Ensifentrine is an inhaled drug with a dual-action: it is both a bronchodilator - relaxes the lung muscles - and an anti-inflammatory.
The second part of a phase II study of Verona’s dry powder inhaler formulation met all of its primary and secondary lung function targets, or endpoints.
Meanwhile, a phase IIb study is currently underway for the nebulised version of ensifentrine with the read-out expected “around the end of the year”.

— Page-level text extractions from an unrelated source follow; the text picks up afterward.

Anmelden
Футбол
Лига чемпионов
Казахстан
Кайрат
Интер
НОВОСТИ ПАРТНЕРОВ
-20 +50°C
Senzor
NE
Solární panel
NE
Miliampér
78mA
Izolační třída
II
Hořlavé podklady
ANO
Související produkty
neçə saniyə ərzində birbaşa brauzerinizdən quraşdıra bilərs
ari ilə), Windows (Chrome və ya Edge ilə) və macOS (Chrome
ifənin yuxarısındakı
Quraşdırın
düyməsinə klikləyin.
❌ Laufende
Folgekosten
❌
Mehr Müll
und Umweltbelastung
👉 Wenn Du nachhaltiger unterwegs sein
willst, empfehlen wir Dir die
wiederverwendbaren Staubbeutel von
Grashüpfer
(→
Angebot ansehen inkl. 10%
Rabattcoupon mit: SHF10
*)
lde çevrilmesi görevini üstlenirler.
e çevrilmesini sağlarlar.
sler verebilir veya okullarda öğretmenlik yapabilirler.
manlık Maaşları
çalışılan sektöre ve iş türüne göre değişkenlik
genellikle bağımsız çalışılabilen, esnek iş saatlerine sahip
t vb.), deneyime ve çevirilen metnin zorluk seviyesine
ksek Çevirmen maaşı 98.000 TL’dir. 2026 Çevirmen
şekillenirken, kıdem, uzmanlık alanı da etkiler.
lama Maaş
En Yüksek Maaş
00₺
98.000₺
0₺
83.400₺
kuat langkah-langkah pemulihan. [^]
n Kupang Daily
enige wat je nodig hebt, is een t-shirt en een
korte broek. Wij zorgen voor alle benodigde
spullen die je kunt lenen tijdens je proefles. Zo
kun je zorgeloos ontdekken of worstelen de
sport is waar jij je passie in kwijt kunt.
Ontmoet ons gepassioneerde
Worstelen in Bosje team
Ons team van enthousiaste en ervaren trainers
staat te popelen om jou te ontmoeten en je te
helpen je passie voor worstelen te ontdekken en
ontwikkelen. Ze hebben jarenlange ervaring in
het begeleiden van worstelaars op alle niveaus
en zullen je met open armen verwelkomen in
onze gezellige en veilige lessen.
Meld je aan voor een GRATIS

Preparations are already underway for what’s called an end of phase II meeting with the US regulator that would clear the path for a final-stage assessment of the medication in 2020.
Verona plans, initially at least, to focus on the nebulised treatment for more severe patients.
However, CEO Karlsson said the dry powder inhaler formulation results “support our view that ensifentrine is an effective bronchodilator in COPD patients, whether administered as a dry powder via a handheld inhaler or as a suspension via a nebuliser".
COPD is a progressive and life-threatening disease which the World Health Organisation predicts will be the third leading cause of death by 2030. In the US alone, the cost of treating COPD is expected to hit US$49bn next year.
“We believe ensifentrine, with its unique dual mode of action and bronchodilator and anti-inflammatory properties, has the potential to become an important additional treatment option for many of these patients,” said Karlsson.
He added that the “strong reduction” in COPD symptoms will be an “attractive feature” for many of these patients.
Alongside the CEO’s commentary on Verona’s clinical progress was an insight on its finances for the first nine months of the year.
For the period ended September 30, the company made a £33.7mln operating loss, reflecting the investment made in the clinic.
More importantly the drug developer’s financial position was strong with £41.1mln in the bank as at the end at the aforementioned date.